Unlike earlier private-ledger experiments, the Swiss pilot between UBS, PostFinance, and Sygnum used a public blockchain for a legally binding interbank payment. This means regulated banks transacted on open infrastructure—while maintaining compliance with Swiss banking law and FINMA oversight. It’s the first verified instance of tokenised deposits moving between multiple institutions on a shared public network.
How do deposit tokens differ from stablecoins or CBDCs?
Deposit tokens represent claims on commercial bank deposits, backed 1:1 and subject to existing banking regulations. Stablecoins, by contrast, are issued by private entities and can face redemption and governance risks. CBDCs are central bank liabilities. Deposit tokens combine bank-grade trust with blockchain efficiency, making them a practical bridge between traditional money and digital assets.

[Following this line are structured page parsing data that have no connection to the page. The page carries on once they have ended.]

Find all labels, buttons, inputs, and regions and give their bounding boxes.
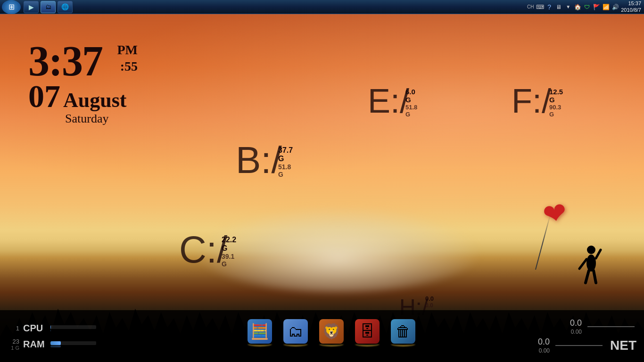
ram-label: RAM — [23, 339, 47, 350]
boy-figure — [577, 245, 605, 306]
drive-c: C:/ 22.2 G 39.1 G — [179, 231, 227, 269]
drive-e-letter: E:/ — [368, 82, 409, 120]
tray-flag[interactable]: 🚩 — [593, 3, 600, 11]
access-ring — [355, 342, 380, 346]
cpu-row: 1 CPU — [8, 321, 96, 335]
clock-time: 3:37 — [28, 38, 102, 84]
calculator-icon: 🧮 — [248, 319, 272, 344]
drive-e-info: 6.0 G 51.8 G — [405, 88, 417, 118]
cpu-value: 1 — [8, 325, 19, 332]
dock: 🧮 🗂 🦁 🗄 🗑 — [104, 319, 559, 353]
net-download-sub: 0.00 — [539, 347, 550, 354]
dock-file-manager[interactable]: 🗂 — [281, 319, 311, 349]
ram-value: 23 — [8, 338, 19, 345]
clock-month: August — [63, 89, 127, 112]
clock-day-number: 07 — [28, 80, 60, 112]
cpu-bar-reflect — [50, 329, 51, 331]
cpu-bar-container — [50, 321, 96, 335]
drive-f-free: 12.5 G — [549, 88, 563, 104]
drive-h-free: 0.0 — [425, 295, 434, 302]
media-player-button[interactable]: ▶ — [24, 1, 39, 13]
svg-point-1 — [586, 255, 596, 272]
svg-point-0 — [587, 246, 595, 254]
drive-h-info: 0.0 0.0 — [425, 295, 434, 309]
ram-sub: 1 G — [8, 345, 19, 351]
ram-bar — [50, 341, 96, 345]
drive-b-info: 37.7 G 51.8 G — [278, 146, 293, 178]
ram-row: 23 1 G RAM — [8, 337, 96, 351]
clock-dayname: Saturday — [65, 112, 127, 126]
access-icon: 🗄 — [355, 319, 380, 344]
taskbar: ⊞ ▶ 🗂 🌐 CH ⌨ ? 🖥 ▼ 🏠 🛡 🚩 📶 🔊 15:37 2010/… — [0, 0, 644, 14]
tray-home[interactable]: 🏠 — [574, 3, 581, 11]
dock-access[interactable]: 🗄 — [352, 319, 382, 349]
net-download-bar — [555, 345, 603, 346]
recycle-bin-ring — [391, 342, 415, 346]
tray-network1[interactable]: 🖥 — [555, 3, 562, 11]
file-manager-icon: 🗂 — [283, 319, 308, 344]
drive-c-letter: C:/ — [179, 229, 227, 271]
svg-line-3 — [596, 250, 601, 258]
camera-agent-ring — [319, 342, 344, 346]
cpu-bar-fill — [50, 325, 51, 329]
net-upload-bar — [587, 326, 635, 327]
ram-bar-fill — [50, 341, 61, 345]
tray-network2[interactable]: 📶 — [602, 3, 610, 11]
cpu-label: CPU — [23, 323, 47, 334]
drive-c-total: 39.1 G — [222, 253, 236, 268]
net-upload-value: 0.0 — [570, 318, 582, 329]
drive-b: B:/ 37.7 G 51.8 G — [236, 141, 282, 179]
tray-help[interactable]: ? — [545, 3, 553, 11]
ram-bar-reflect — [50, 346, 61, 347]
file-manager-button[interactable]: 🗂 — [41, 1, 56, 13]
tray-dropdown[interactable]: ▼ — [564, 3, 572, 11]
drive-f: F:/ 12.5 G 90.3 G — [512, 84, 551, 118]
drive-h-total: 0.0 — [425, 302, 434, 309]
clock-ampm: PM — [117, 42, 138, 58]
drive-f-letter: F:/ — [512, 82, 551, 120]
net-download-row: 0.0 0.00 NET — [538, 337, 636, 354]
net-download-value: 0.0 — [538, 337, 550, 347]
start-button[interactable]: ⊞ — [2, 0, 21, 14]
taskbar-clock[interactable]: 15:37 2010/8/7 — [621, 0, 641, 13]
taskbar-right: CH ⌨ ? 🖥 ▼ 🏠 🛡 🚩 📶 🔊 15:37 2010/8/7 — [527, 0, 644, 13]
dock-calculator[interactable]: 🧮 — [245, 319, 275, 349]
drive-e-free: 6.0 G — [405, 88, 417, 104]
drive-c-free: 22.2 G — [222, 236, 236, 253]
tray-ch[interactable]: CH — [527, 3, 534, 11]
drive-b-letter: B:/ — [236, 139, 282, 181]
net-upload-sub: 0.00 — [571, 329, 582, 335]
ram-bar-container — [50, 337, 96, 351]
dock-recycle-bin[interactable]: 🗑 — [388, 319, 418, 349]
svg-line-5 — [594, 271, 596, 283]
clock-widget: 3:37 PM :55 07 August Saturday — [28, 40, 127, 126]
camera-agent-icon: 🦁 — [319, 319, 344, 344]
drive-b-free: 37.7 G — [278, 146, 293, 163]
drive-e-total: 51.8 G — [405, 104, 417, 118]
net-download-values: 0.0 0.00 — [538, 337, 550, 354]
recycle-bin-icon: 🗑 — [391, 319, 415, 344]
cpu-bar — [50, 325, 96, 329]
browser-button[interactable]: 🌐 — [58, 1, 73, 13]
net-upload-values: 0.0 0.00 — [570, 318, 582, 335]
drive-c-info: 22.2 G 39.1 G — [222, 236, 236, 268]
tray-shield[interactable]: 🛡 — [583, 3, 591, 11]
drive-f-total: 90.3 G — [549, 104, 563, 118]
calculator-ring — [248, 342, 272, 346]
drive-e: E:/ 6.0 G 51.8 G — [368, 84, 409, 118]
drive-b-total: 51.8 G — [278, 163, 293, 178]
tray-speaker[interactable]: 🔊 — [611, 3, 619, 11]
net-monitor: 0.0 0.00 0.0 0.00 NET — [559, 314, 644, 357]
net-upload-row: 0.0 0.00 — [570, 318, 636, 335]
dock-camera-agent[interactable]: 🦁 — [316, 319, 347, 349]
drive-f-info: 12.5 G 90.3 G — [549, 88, 563, 118]
svg-line-4 — [586, 271, 589, 283]
net-label: NET — [610, 338, 636, 353]
svg-line-2 — [579, 259, 586, 269]
clock-seconds: :55 — [120, 59, 138, 74]
system-monitor: 1 CPU 23 1 G RAM — [0, 317, 104, 355]
file-manager-ring — [283, 342, 308, 346]
bottom-bar: 1 CPU 23 1 G RAM — [0, 310, 644, 362]
tray-keyboard[interactable]: ⌨ — [536, 3, 544, 11]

What benefits could blockchain interbank payments bring?
Tokenised payments can reduce settlement delays, lower operational costs, and enhance transparency through programmable smart contracts. By transacting on shared infrastructure, banks can streamline cross-institution transfers and build new financial products around real-time, on-chain settlement.
How soon could this model reach commercial scale?
The Swiss Bankers Association plans to publish detailed findings from its Deposit Token Feasibility Study in 2025. If scalability, privacy, and legal harmonisation challenges are addressed, a national blockchain-based payment layer could emerge within the next few years—potentially making Switzerland the first country to integrate tokenised deposits into its core banking system.